AZALEAS. A few quickies today, beginning with a report from the Azalea Belt. Washington Post writer Joel Lerner recen
tly ventured to suggest that azaleas be used only as accents, a bit of heresy I venture to agree with. This photo and a previous one - scroll down 3 posts - illustrate that excellent point. Joel also urges readers to resist buying one each of every color and instead stick with just one color. And if I ever find an example of that, I’m sure I’ll prefer it, too.
Before I leave the subject, I know someone will ask why I think azaleas should be used sparingly, so let me answer that up front. Because they’re A, overused, even in such inhospitable spots as full sun; B, rarely pruned correctly, if at all; and C, add so little to the garden after their two weeks of glory. For all those reasons and surely more, dissing azaleas has become common sport among garden designers, even as homeowners cling to their beloved mounds of fuchsia.

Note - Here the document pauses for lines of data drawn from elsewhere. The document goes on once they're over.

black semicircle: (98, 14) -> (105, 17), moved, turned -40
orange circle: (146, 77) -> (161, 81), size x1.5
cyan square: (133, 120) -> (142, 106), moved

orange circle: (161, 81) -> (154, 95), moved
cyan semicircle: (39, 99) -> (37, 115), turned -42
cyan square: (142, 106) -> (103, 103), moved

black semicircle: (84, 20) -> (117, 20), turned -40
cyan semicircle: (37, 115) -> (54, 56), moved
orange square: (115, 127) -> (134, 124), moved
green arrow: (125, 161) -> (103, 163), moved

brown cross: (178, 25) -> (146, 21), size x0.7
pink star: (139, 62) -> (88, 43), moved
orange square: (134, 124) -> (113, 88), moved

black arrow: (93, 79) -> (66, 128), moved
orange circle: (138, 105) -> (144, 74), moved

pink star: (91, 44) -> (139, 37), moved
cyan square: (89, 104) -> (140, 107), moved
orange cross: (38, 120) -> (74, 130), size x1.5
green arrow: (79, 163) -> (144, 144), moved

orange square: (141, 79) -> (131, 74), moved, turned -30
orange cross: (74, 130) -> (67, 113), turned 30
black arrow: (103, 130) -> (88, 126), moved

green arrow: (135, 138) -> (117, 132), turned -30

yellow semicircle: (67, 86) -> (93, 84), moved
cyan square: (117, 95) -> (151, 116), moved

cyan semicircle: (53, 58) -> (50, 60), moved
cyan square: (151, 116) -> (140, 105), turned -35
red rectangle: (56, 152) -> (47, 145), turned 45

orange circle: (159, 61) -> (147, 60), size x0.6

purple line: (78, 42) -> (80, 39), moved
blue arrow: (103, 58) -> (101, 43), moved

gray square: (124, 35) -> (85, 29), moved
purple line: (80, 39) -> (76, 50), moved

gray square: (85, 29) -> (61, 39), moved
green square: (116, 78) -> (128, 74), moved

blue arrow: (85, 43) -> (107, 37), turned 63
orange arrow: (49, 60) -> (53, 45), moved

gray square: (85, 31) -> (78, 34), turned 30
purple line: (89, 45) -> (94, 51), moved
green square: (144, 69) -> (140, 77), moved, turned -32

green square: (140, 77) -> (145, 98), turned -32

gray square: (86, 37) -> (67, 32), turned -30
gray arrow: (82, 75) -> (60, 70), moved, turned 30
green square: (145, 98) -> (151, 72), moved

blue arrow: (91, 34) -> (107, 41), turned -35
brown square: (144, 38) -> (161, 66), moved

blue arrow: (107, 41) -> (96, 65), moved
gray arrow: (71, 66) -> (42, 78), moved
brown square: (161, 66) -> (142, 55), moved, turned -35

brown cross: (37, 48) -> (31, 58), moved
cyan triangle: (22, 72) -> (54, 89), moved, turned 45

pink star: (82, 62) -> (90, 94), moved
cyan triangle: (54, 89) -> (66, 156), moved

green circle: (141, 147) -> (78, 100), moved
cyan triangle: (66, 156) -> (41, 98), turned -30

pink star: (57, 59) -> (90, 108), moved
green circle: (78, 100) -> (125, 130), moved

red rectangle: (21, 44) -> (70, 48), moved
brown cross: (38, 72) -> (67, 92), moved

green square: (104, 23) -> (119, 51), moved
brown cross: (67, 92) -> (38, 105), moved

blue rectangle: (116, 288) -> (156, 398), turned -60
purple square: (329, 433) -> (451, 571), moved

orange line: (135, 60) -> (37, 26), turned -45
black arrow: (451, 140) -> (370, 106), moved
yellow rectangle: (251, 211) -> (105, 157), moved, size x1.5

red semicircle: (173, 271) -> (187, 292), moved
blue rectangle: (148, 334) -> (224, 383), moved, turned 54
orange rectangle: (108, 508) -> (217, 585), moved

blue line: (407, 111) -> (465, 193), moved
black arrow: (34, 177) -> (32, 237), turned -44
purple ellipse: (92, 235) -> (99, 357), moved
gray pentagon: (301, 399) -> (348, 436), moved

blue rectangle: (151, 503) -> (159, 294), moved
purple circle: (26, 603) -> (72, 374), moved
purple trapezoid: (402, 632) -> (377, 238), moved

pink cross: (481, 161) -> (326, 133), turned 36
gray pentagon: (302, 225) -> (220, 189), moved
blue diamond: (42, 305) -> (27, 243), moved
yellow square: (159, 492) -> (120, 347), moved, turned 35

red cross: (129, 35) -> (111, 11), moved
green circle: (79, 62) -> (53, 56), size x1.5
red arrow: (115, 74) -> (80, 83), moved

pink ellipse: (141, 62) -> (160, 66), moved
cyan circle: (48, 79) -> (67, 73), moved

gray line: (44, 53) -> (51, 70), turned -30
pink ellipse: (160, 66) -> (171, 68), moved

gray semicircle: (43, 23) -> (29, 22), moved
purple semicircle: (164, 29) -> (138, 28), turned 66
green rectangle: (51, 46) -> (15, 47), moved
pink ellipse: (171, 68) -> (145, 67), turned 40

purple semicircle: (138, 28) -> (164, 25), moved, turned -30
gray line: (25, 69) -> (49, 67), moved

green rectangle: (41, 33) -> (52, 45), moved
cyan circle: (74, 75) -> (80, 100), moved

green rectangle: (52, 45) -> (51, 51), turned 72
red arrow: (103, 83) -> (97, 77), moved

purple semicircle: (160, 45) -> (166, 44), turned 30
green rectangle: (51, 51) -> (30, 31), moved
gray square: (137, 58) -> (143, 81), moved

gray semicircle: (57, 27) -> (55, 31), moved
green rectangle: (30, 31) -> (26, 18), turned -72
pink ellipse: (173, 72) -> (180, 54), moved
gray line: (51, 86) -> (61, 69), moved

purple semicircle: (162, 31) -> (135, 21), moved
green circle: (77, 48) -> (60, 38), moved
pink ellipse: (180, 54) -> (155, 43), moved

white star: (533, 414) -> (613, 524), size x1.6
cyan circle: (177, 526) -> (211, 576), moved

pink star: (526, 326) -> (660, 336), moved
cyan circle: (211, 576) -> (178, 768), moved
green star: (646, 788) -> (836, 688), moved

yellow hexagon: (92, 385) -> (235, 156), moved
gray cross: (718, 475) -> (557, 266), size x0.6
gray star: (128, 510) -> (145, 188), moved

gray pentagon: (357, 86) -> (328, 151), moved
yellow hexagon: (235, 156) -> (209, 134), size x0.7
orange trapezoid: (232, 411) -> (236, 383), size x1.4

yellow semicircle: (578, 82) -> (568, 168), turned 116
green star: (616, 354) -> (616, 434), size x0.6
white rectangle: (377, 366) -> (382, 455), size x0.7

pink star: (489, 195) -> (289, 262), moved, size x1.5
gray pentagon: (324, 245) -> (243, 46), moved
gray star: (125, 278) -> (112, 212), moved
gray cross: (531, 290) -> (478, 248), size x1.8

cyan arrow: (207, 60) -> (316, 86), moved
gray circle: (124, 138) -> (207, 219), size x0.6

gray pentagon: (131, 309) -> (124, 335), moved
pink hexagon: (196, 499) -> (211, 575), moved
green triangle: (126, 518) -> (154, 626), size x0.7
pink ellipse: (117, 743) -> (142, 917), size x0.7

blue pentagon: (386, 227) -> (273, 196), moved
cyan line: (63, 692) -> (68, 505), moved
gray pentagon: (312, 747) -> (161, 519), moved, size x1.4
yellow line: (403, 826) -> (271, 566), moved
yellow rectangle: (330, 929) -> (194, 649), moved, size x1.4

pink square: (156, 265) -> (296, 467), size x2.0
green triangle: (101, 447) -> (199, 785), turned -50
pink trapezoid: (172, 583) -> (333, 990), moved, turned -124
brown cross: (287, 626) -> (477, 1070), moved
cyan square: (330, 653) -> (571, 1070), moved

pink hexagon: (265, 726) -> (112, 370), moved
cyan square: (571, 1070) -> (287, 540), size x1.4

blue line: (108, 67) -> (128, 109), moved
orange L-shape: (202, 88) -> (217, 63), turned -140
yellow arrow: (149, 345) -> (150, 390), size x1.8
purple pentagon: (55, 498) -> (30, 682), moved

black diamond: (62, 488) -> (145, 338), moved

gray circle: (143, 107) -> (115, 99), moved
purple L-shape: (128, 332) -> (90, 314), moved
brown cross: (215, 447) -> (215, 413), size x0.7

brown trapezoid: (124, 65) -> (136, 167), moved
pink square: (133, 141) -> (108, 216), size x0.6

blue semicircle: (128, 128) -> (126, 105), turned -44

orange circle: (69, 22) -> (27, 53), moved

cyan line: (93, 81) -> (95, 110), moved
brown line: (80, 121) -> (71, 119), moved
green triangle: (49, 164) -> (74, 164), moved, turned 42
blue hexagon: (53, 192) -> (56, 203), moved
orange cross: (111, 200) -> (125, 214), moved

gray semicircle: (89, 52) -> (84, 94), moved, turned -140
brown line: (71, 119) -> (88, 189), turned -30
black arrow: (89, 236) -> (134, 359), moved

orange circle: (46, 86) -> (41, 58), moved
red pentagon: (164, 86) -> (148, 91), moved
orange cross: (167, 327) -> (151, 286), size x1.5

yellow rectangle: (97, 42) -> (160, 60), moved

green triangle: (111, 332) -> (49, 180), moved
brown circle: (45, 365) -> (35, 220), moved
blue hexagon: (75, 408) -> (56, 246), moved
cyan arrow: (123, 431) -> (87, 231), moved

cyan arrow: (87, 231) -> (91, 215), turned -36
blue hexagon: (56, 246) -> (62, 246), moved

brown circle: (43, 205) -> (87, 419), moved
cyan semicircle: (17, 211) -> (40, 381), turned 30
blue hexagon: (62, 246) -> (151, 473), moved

ON FAME. Readers of Garden Design Magazine will find an article and photo spread in this month’s issue about none other than Susan Harris. Ooh, could that be Takoma Gardener? Well, as my mother would say when someone asked if the famous television writer and producer was her daughter, "no, unfortunately." So I’ve been "not the famous one" for my whole adult life and I’ve been fine with that, although surely my mother would have preferred I’d given her better bragging rights at her weekly bridge game. But now I learn that the fabulously rich television Susan Harris and her equally successful husband have one of the most beautiful gardens that money can buy. And thanks, Garden Design, for rubbing my nose in it.
INDIGNITIES. I was doing some plant rearranging yesterday, performing slight redesigns in practically every border, and feeling totally in the zone. Visions of greater and greater beauty filled my thoughts - until a big splat of mourning dove shit landed on my scalp. Suddenly out of the zone, I was comforted by the thought that even the famous Susan Harris could experience birds shitting on her head. But my next indignity was the kind that only true dirty-fingernail gardeners experience. It was in my attempt to divide an overgrown ornamental grass and failing with almost every tool in my well-stocked tool shed that I found myself literally wrestling with the damn thing, and losing. I suppose the the lesson is to divide sooner or enlist neighbors to help. Or just do what television producers do - write regular checks to the gardening service.